*AIM OF THE EXERCISE*:
Exactly the lines starting at the line containing "add meaning to my life. 📖" and ending at the line containing "I’m not a hoarder, but I really want" are to be written out from the listing below, both included.
BEGIN DATA EXTRACTS
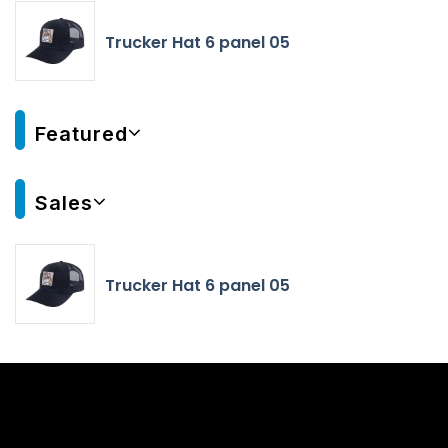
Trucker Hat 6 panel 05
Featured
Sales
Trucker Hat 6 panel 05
END DATA EXTRACTS
BEGIN DATA EXTRACTS
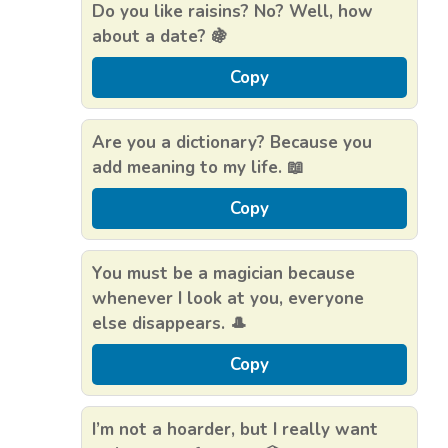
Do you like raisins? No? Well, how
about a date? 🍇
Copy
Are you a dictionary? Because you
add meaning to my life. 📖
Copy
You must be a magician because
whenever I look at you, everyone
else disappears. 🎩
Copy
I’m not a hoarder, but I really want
END DATA EXTRACTS
BEGIN DATA EXTRACTS
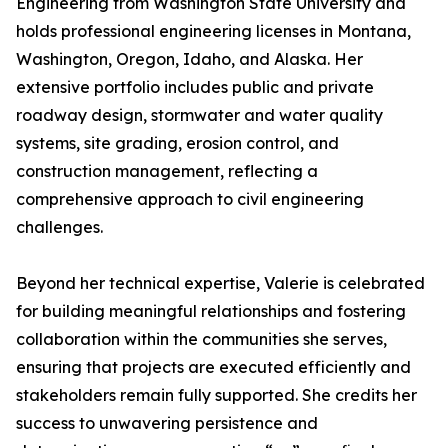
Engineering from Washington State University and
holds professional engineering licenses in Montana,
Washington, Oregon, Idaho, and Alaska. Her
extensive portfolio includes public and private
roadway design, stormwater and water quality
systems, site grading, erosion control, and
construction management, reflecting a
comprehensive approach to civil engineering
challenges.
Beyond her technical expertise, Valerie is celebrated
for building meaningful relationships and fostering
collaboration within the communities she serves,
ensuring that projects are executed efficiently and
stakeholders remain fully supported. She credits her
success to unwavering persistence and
END DATA EXTRACTS
*RESPONSE*:
add meaning to my life. 📖
Copy
You must be a magician because
whenever I look at you, everyone
else disappears. 🎩
Copy
I’m not a hoarder, but I really want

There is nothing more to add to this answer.